SUMÁRIO
A revogação parcial pela AT do ato tributário na exata parte do objeto do pedido de pronúncia arbitral, após a instauração deste, determina a sua inutilidade superveniente no tocante a tal matéria, devendo ainda o Tribunal Arbitral conhecer de pedidos acessórios conexos, como o caso da validade de juros compensatórios impugnados que não foram abrangidos por essa revogação parcial do ato tributário.
DECISÃO ARBITRAL
O árbitro Professor Doutor Jorge Bacelar Gouveia, designado pelo Conselho Deontológico do Centro de Arbitragem Administrativa (CAAD) para formar o presente Tribunal Arbitral, constituído em 22 de abril de 2025, decide o seguinte:
I. RELATÓRIO
1. Em 7 de fevereiro de 2025, A..., contribuinte n.º..., residente na..., n.º ..., ... ..., Bruxelas, Bélgica, apresentou Pedido de Pronúncia Arbitral tendo por objeto o ato de liquidação de IRS n.º 2024..., no valor de € 27.528,18 (vinte e sete mil, quinhentos e vinte e oito euros e dezoito cêntimos) e o ato de liquidação de Juros Compensatórios n.º 2024..., no montante de € 3.472,38 (três mil, quatrocentos e setenta e dois euros e trinta e oito cêntimos), relativos ao ano de 2020, no valor total de € 31.000,56 (trinta e um mil euros e cinquenta e seis cêntimos) e, ainda, a Demonstração de Acerto de Contas n.º 2024..., na qual se apurou um saldo a pagar de € 28.861,38 (vinte e oito mil, oitocentos e sessenta e um euros e trinta e oito cêntimos).
O Requerente solicitou, por consequência porque pagos, o reembolso dos valores indevidamente entregues a título de IRS e de juros compensatórios por causa da ilegalidade da liquidação efetuada, acrescidos de juros indemnizatórios pelo dano causado por tais pagamentos indevidos.
2. O pedido de constituição do Tribunal Arbitral foi aceite pelo Exmo.
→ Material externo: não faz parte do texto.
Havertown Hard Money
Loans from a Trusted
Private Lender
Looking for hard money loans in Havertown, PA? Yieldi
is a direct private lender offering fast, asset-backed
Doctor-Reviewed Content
Senhor Presidente do CAAD, em 10 de fevereiro de 2025, e em conformidade com o preceituado no art. 11.º, n.º 1, al. c), do Decreto-Lei n.º 10/2011, de 20 de janeiro, com a redação introduzida pelo art. 228.º da Lei n.º 66º-B/2012, de 31 de dezembro, tendo sido notificada, nessa data, à Autoridade Tributária (AT), ora Requerida.
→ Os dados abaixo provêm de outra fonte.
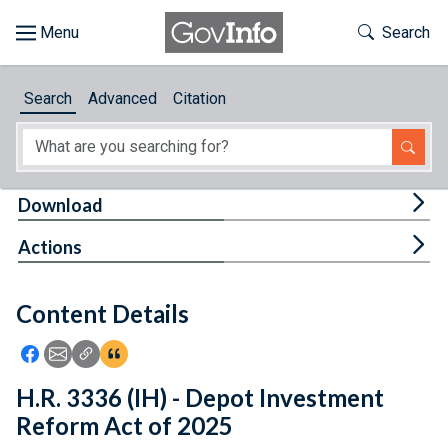
Skip to main content
Start of main content
Toggle Th
Search
Browse
Search
Advanced
Citation
About
Developers
Tog
Download
Features
Tog
Actions
Help
Content Details
Feedback
Icon: Share using Facebook
Icon: Share using Email
Icon: Copy Link URL
Icon:View Citations
H.R. 3336 (IH) - Depot Investment
Reform Act of 2025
3. O Requerente não procedeu à nomeação de árbitro, pelo que, ao abrigo do disposto do art. 6.º, n.º 1, e do art. 11.º, n.º 1, al. b), do RJAT, o Conselho Deontológico, em 1 de abril de 2025, designou o árbitro signatário, que comunicou, no prazo legalmente estipulado, a aceitação do respetivo encargo.
4. As partes foram devidamente notificadas dessa designação, e não manifestaram vontade de a recusar, nos termos do art. 11.º, n.º 1, als. a) e b), do RJAT e arts. 6.º e 7.º do Código Deontológico.
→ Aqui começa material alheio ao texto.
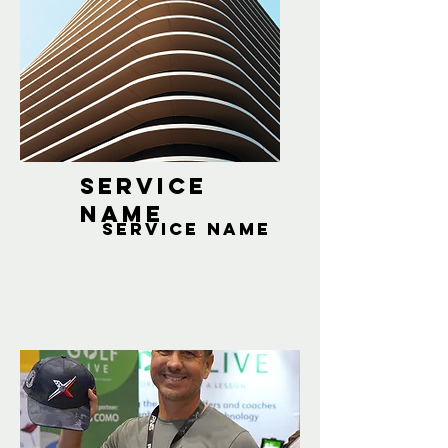
Service
Name
Service Name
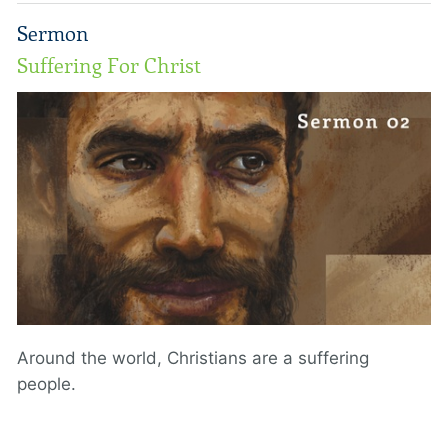
Sermon
Suffering For Christ
Around the world, Christians are a suffering
people.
5. Deste jeito, o Tribunal Arbitral foi regularmente constituído em 22 de abril de 2024, com base no disposto nos arts. 2.º, n.º 1, al. a), e 10.º, n.º 1, do RJAT, para apreciar e decidir o objeto do presente litígio, tendo sido subsequentemente notificada a AT para, querendo, apresentar resposta.
6. Em 6 de junho de 2025, a Requerida apresentou a resposta, assim como juntou o processo administrativo.
7. Tendo havido por parte da Requerida a indicação da revogação do ato tributário, suscitou-se a possível inutilidade superveniente da lide, havendo somente a divergência quanto ao pagamento dos juros compensatórias no que tange à parte do ato tributário que se manteve eficaz, podendo o Tribunal Arbitral decidir, dispensando a reunião prevista no art. 18.º do RJAT, sobre este ponto tendo tido, ambas as partes, ocasião para se pronunciarem.
II. SANEAMENTO
8. O Tribunal Arbitral foi regularmente constituído em 22 de abril de 2025, em conformidade com o preceituado na al. c) do n.º 1 do art. 11.º do Decreto-Lei n.º 10/2011, de 20 de janeiro, com a redação introduzida pelo art. 228.º da Lei n.º 66-B/2012, de 31 de dezembro.
9. As partes têm personalidade e capacidade judiciárias, são legítimas e estão legalmente representadas, nos termos dos arts. 4.º e 10.º do RJAT e do art. 1.º da Portaria n.º 112-A/2011, de 22 de março.
10. O processo não padece de vícios que o invalidem.
11. Cumpre, então, apreciar e decidir.
III. DOS FACTOS
12. A matéria factual relevante para a compreensão e decisão da causa, após exame crítico da prova documental junta ao pedido de pronúncia arbitral e dos elementos remetidos aos autos, fixa-se como segue:
A) Factos Provados
13. O Requerente é A..., contribuinte n.º..., residente na..., n.º..., ... ..., Bruxelas, Bélgica.
14. Foi destinatário de um ato de liquidação de IRS n.º 2021..., relativo ao ano de 2020, que previa um valor a pagar de € 2.139,18 (dois mil, cento e trinta e nove euros e dezoito cêntimos), tendo o Requerente procedido ao pagamento da referida quantia de forma voluntária.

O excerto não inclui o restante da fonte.